ZONTA Göttingen, ein Serviceclub berufstätiger Frauen, vergab Ende Juni an die 18-jährige Linda Blanken, Schülerin des Max-Planck-Gymnasiums Göttingen, im Rahmen einer festlichen Abendveranstaltung den “Young Women in Public Affairs-Award“ für ihr ehrenamtliches Engagement.

Der auf Clubebene von ZONTA weltweit ausgeschriebene Preis richtet sich an Schülerinnen zwischen 16 und 20 Jahren, die sich in außergewöhnlicher Weise für die Schülergemeinschaft, das Gemeinwesen oder sonstige soziale Projekte ehrenamtlich engagieren.

Der Preis wurde vom ZONTA Club Göttingen mit 500 Euro dotiert.

Die Preisträgerin zeichnet sich nicht nur durch hervorragende schulische Leistungen aus, sondern besonders durch ihr ausgeprägtes Engagement für ihre Schulgemeinschaft.

Die Klassen- und Jahrgangssprecherin sowie Mitglied in der schuleigenen Jazz-Band initiierte und organisierte beispielsweise die Weihnachtsaktion „Teilen macht Freude“: bei der Göttinger Tafel gemeldete Kinder erhielten aus der Schülerschaft ein Weihnachtspäckchen.

Federführend ist Blankens Rolle außerdem beim Projekt in Zusammenarbeit mit dem Christopherus-Haus des diakonischen Werkes Göttingen.
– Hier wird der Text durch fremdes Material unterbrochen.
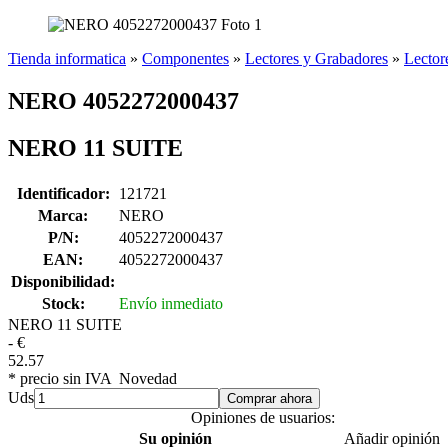
Tienda informatica
»
Componentes
»
Lectores y Grabadores
»
Lector
NERO 4052272000437
NERO 11 SUITE
Identificador:
121721
Marca:
NERO
P/N:
4052272000437
EAN:
4052272000437
Disponibilidad:
Stock:
Envío inmediato
NERO 11 SUITE
-
€
52.57
* precio sin IVA
Novedad
Uds
Comprar ahora
Opiniones de usuarios:
Su opinión
Añadir opinión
Hier treffen sich Kinder ab 14 Jahren einmal wöchentlich mit Kindern, Jugendlichen und alten Menschen aus der Einrichtung.

Die Arbeitsgemeinschaft fördert so die Begegnung zwischen behinderten, hilfebedürftigen und nicht behinderten Menschen, hilft also, Integration in unserer Gesellschaft wirklich zu leben. Und ganz nebenbei werden die Kinder und Jugendlichen des Max-Planck-Gymnasiums an ehrenamtliches Engagement herangeführt. Eine Intention, die der jungen Frau ganz besonders am Herzen liegt.

Ebenfalls nominiert waren Laura Knauth vom gleichen Gymnasium sowie Lisa Rauch vom Otto-Hahn-Gymnasium. Für Heike Tiller, Präsidentin des ZONTA Club Göttingen, trifft der „Young Women in Public Affairs-Award“ genau den Zeitgeist. „Schon junge Menschen sollten wir für ehrenamtliches Engagement versuchen zu begeistern und zu gewinnen. Denn mit jedem von ihnen wird unsere Gesellschaft ein wenig besser“, sagt Tiller.